On Monday, New York state issued new guidance, recommending a shortened five-day isolation period for children in child care, in some cases. Before that, Kaim-Gonçalves had been requiring 10 days, and families had been lobbying her to change the rules.
“People send me articles like, ‘Look, I’ve read this. Look, CDC changed the rules to decrease the quarantine. Can’t we do that?’ “
In Texas, Berg said some parents who don’t like her day care’s policies have gone one step further, calling the state’s health department and its child care licensing agency to demand changes.
To child care advocates like Haspel, in Richmond, the omicron wave is an acute disaster on top of the long-term problem of child care supply.

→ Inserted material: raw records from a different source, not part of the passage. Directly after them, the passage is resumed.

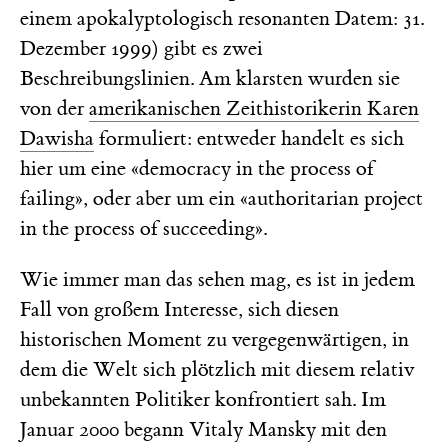
einem apokalyptologisch resonanten Datem: 31.
Dezember 1999) gibt es zwei
Beschreibungslinien. Am klarsten wurden sie
von der
amerikanischen Zeithistorikerin Karen
Dawisha
formuliert: entweder handelt es sich
hier um eine «democracy in the process of
failing», oder aber um ein «authoritarian project
in the process of succeeding».
Wie immer man das sehen mag, es ist in jedem
Fall von großem Interesse, sich diesen
historischen Moment zu vergegenwärtigen, in
dem die Welt sich plötzlich mit diesem relativ
unbekannten Politiker konfrontiert sah. Im
Januar 2000 begann Vitaly Mansky mit den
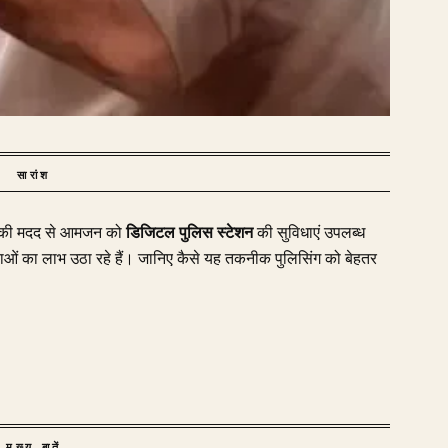
सारांश
की मदद से आमजन को
डिजिटल पुलिस स्टेशन
की सुविधाएं उपलब्ध
ओं का लाभ उठा रहे हैं। जानिए कैसे यह तकनीक पुलिसिंग को बेहतर
मुख्य बातें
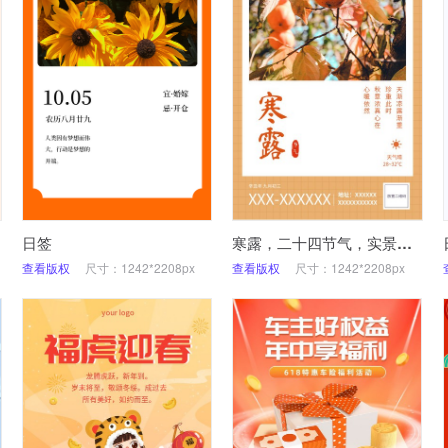
日签
寒露，二十四节气，实景，柿子
查看版权
尺寸：1242*2208px
查看版权
尺寸：1242*2208px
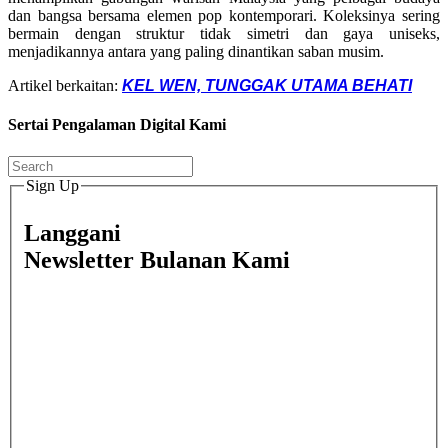
dan bangsa bersama elemen pop kontemporari. Koleksinya sering
bermain dengan struktur tidak simetri dan gaya uniseks,
menjadikannya antara yang paling dinantikan saban musim.
Artikel berkaitan:
KEL WEN, TUNGGAK UTAMA BEHATI
Sertai Pengalaman Digital Kami
Sign Up
Langgani
Newsletter Bulanan Kami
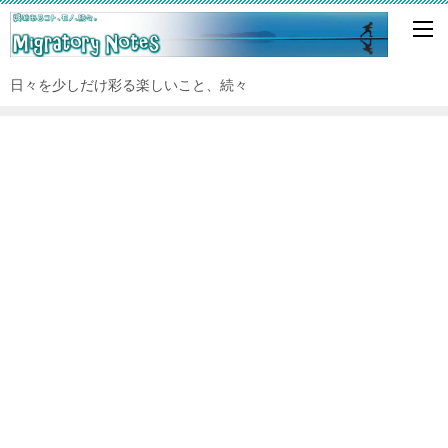
日々を少しだけ彩る楽しいこと、続々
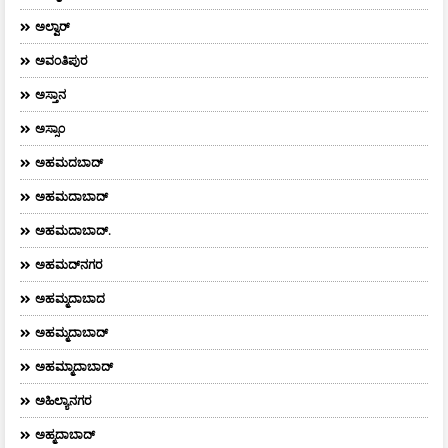
ಅಲ್ವಾರ್
ಅವಂತಿಪುರ
ಅಸ್ತಾನ
ಅಸ್ಸಾಂ
ಅಹಮದಬಾದ್
ಅಹಮದಾಬಾದ್
ಅಹಮದಾಬಾದ್‌.
ಅಹಮದ್‌ನಗರ
ಅಹಮ್ಮದಾಬಾದ
ಅಹಮ್ಮದಾಬಾದ್
ಅಹಮ್ಮಾದಾಬಾದ್
ಅಹಿಲ್ಯಾನಗರ
ಅಹ್ಮದಾಬಾದ್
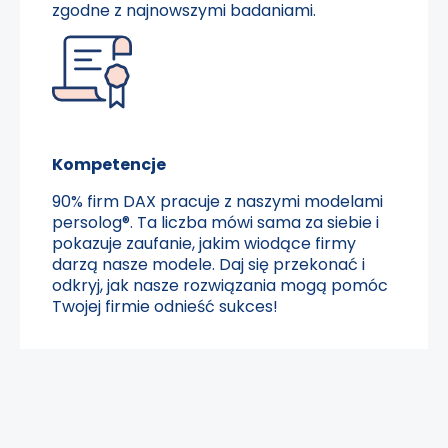
zgodne z najnowszymi badaniami.
Kompetencje
90% firm DAX pracuje z naszymi modelami
persolog®. Ta liczba mówi sama za siebie i
pokazuje zaufanie, jakim wiodące firmy
darzą nasze modele. Daj się przekonać i
odkryj, jak nasze rozwiązania mogą pomóc
Twojej firmie odnieść sukces!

“Child care staffing is still 10% below its pre-pandemic levels,” he said, “and pre-pandemic was not robust. … There is so little public money in the child care sector that programs cannot offer competitive wages at a time when many other industries have been able to raise their benefits and their wages.”
“You can get paid more to go work at Walmart than you can to take care of a child for eight hours a day. We can’t compete,” said Berg, who starts her assistant teachers at $12.50 an hour.

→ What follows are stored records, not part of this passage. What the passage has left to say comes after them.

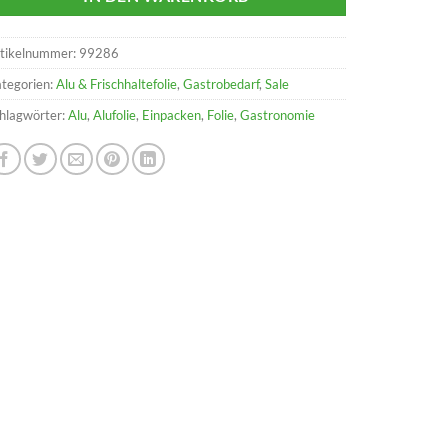
tikelnummer:
99286
tegorien:
Alu & Frischhaltefolie
,
Gastrobedarf
,
Sale
hlagwörter:
Alu
,
Alufolie
,
Einpacken
,
Folie
,
Gastronomie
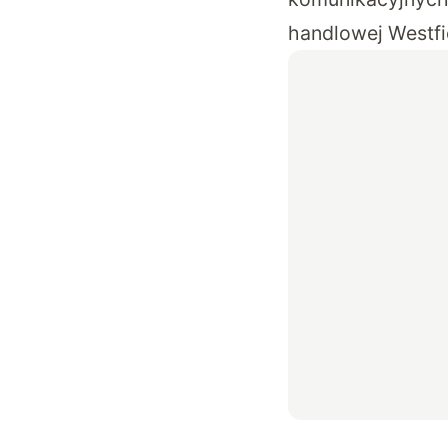
handlowej Westf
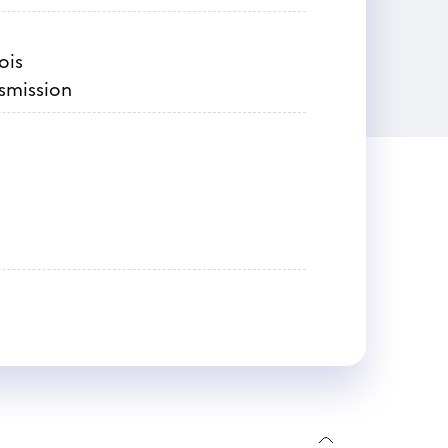
ois
nsmission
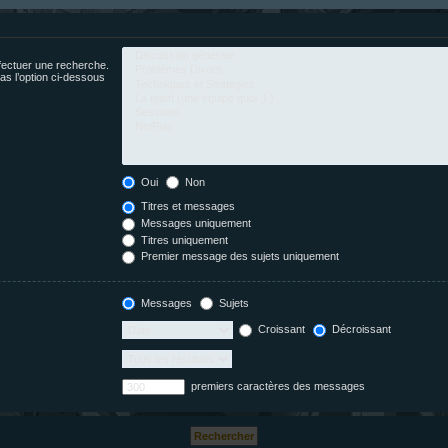
fectuer une recherche.
s l’option ci-dessous
Oui
Non
Titres et messages
Messages uniquement
Titres uniquement
Premier message des sujets uniquement
Messages
Sujets
Croissant
Décroissant
premiers caractères des messages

“We can’t take in any more children. Parents are upset with us, but they can’t leave to go find another center that meets their needs because they can’t get in somewhere.”
In September, a study of American child care put it this way: “The existing child care system in the United States, which relies on private financing … fails to adequately serve many families. This is not just happenstance — sound economic principles explain why relying on private money to provide child care is bound to come up short.”
Those words didn’t come from a progressive child advocacy group, but from the U.S. Treasury Department. The report explains that high-quality care and education for small children requires low child-staff ratios, specialized training and experience, and clean, healthy facilities. Being human-capital intensive, it is inherently expensive.
President Biden’s Build Back Better bill includes funding for states to expand infant and toddler care, a universal preschool program for 3- and 4-year-olds and payments directly to parents to lower the out-of-pocket cost of care, plus a child tax credit for all parents. While the full package seems to have faltered, in a news conference on Wednesday, Biden said, “I’m confident we can get pieces, big chunks, of the Build Back Better law signed into law.” But he said he was “not sure” about the child tax credit.
By some reports, Sen. Joe Manchin, D-W.Va., one of the two Democrats whose votes on the full package have been most elusive, backs at least the pre-K part of the proposal.
“What we’re seeing now is sort of a taste of what is to come on a more permanent basis if we don’t put public money into the child care sector,” warned Haspel. “The U.S. Treasury Department is very clear. It’s a market failure — and it’s not a pandemic artifact. It’s not going away.”